|
|
|
|
|
by uvnq
1124 days ago
|
|
Using this logic, every writer who has learned to read and write by reading books, or every artist who improved their craft by studying works, or every musician who learned the piano by practicing pieces, is also "stealing" in whatever they "originally" create due to learning via pattern recognition "tiny pieces of every work" in their data set. It's ridiculous to compare agents that generalize well to "stealing" pieces of the works they used to learn the generalizations. Obviously if an artist memorizes a painting in their data set and reproduces it, or an AI spits out the exact image instead of original works based on what it has learned, then that is theft. But generalization is not theft. At least in my view. To assume otherwise leads to some very dysfunctional logical conclusions |
|
Also, humans can be, and often are, found liable for copyright infringement or for piracy depending on how they conduct themselves. If a human was to reproduce a copyrighted book word for word, that would consist of copyright infringement regardless of whether it was done by rote memory, by copy and paste, or assisted by a black box LLM. Even if a human paraphrases another work they can still be found guilty of plagiarism if the paraphrase is still overly similar to the original source material. A human can also be guilty of copyright infringement if they use a copyright work as source material in certain ways.

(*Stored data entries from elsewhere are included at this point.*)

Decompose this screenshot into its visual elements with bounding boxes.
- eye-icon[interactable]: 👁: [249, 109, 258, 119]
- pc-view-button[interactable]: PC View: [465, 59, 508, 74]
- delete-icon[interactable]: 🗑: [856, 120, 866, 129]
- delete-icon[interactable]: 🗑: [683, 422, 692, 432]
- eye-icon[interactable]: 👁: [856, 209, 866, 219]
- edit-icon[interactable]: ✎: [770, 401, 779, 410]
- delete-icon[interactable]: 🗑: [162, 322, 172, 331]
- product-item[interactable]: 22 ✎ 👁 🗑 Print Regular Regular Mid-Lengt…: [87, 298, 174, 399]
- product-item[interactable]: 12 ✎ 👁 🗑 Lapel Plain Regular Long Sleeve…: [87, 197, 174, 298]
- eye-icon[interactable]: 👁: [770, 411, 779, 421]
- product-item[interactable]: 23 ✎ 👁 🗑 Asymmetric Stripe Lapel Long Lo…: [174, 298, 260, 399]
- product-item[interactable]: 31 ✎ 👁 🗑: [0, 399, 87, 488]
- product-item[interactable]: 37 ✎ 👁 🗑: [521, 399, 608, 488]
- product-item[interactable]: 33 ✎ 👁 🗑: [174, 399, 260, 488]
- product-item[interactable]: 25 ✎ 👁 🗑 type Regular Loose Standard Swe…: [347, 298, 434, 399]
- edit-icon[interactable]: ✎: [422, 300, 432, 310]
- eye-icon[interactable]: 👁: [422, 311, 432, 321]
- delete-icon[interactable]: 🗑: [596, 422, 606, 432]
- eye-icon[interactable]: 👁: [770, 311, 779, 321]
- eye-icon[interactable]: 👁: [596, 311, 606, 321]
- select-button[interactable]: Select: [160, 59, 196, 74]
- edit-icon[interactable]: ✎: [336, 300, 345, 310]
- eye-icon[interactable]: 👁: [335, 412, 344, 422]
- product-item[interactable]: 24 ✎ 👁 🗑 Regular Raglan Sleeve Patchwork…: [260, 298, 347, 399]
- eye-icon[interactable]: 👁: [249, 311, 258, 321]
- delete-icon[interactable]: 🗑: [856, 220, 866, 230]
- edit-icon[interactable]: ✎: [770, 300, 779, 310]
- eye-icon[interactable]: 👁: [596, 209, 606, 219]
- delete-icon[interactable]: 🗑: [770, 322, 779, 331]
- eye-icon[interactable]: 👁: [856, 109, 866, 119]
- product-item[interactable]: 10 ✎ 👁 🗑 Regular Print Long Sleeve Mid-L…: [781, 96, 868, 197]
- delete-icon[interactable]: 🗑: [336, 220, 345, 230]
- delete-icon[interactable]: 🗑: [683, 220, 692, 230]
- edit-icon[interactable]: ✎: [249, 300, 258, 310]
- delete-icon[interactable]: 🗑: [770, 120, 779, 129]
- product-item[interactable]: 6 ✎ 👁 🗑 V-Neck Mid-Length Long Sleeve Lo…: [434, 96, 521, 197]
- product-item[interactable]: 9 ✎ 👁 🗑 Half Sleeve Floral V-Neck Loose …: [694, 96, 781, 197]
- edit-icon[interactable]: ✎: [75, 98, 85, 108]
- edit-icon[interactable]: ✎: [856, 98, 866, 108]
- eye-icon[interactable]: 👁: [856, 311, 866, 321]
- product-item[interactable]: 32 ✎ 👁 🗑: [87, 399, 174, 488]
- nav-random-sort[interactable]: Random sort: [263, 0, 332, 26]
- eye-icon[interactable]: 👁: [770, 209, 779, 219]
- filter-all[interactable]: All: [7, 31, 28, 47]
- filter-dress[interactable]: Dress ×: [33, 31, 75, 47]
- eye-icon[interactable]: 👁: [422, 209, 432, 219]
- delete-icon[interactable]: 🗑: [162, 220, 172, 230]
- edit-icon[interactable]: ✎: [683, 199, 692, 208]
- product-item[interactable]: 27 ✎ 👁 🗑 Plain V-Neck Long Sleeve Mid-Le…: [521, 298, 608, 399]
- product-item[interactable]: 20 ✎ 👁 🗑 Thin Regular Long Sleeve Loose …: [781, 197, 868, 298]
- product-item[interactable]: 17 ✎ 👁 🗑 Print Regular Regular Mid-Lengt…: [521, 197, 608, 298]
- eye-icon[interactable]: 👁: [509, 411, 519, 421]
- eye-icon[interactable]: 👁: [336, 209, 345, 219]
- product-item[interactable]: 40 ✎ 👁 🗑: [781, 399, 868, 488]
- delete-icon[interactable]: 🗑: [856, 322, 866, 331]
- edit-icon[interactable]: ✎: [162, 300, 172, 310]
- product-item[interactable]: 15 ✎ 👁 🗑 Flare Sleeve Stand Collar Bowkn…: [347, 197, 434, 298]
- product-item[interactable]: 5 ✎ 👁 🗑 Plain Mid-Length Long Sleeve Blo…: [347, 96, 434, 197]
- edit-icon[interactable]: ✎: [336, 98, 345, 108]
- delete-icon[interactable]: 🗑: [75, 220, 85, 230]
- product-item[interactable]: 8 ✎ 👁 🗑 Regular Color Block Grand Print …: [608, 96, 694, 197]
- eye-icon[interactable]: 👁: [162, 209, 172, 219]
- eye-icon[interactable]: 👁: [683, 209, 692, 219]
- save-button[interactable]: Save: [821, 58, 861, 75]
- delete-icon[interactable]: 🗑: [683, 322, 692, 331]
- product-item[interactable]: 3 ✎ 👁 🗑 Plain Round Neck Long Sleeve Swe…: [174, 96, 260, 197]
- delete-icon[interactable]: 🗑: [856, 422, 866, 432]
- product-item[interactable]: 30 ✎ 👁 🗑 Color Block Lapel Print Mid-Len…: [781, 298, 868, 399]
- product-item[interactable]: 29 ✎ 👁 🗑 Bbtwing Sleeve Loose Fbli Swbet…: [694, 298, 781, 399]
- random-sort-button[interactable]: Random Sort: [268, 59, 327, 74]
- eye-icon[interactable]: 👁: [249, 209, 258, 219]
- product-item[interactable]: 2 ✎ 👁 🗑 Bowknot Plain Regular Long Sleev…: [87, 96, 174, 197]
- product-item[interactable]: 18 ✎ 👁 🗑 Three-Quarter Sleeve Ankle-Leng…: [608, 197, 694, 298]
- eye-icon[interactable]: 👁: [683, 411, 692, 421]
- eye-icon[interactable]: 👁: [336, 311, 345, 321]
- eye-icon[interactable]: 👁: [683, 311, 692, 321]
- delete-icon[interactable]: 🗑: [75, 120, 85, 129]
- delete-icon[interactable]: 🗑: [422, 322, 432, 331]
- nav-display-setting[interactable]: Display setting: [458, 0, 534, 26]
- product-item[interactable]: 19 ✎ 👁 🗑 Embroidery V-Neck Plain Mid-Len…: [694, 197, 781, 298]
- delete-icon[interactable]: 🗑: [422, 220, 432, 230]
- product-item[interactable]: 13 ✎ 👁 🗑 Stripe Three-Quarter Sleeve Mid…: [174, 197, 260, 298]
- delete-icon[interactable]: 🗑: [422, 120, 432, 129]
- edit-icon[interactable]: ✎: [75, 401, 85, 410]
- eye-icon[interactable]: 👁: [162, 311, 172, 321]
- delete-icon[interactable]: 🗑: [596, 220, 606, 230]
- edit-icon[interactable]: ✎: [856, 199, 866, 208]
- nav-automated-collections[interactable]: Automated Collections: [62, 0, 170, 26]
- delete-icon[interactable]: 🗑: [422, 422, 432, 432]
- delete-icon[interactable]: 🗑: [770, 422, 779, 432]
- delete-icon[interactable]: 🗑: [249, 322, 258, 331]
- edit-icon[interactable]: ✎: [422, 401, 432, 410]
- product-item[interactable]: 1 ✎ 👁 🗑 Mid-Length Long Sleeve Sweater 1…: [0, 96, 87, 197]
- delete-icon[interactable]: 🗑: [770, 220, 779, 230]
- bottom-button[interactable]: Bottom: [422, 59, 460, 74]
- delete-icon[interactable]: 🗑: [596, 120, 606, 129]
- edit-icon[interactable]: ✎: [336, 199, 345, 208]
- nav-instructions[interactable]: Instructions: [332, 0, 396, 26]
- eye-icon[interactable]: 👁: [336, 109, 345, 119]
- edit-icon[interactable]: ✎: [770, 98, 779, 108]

If I steal a stock image without paying for a license and add it in my Photoshop collage, I might be found to have pirated or infringed on the original image creator's property.
LLMs are trained on copyright data and can often reproduce that copyright data. It's an open question how we regulate this.
I personally think it would be fair for an artist or author to say their work was not licensed to be used in training a neural net or otherwise request to opt out.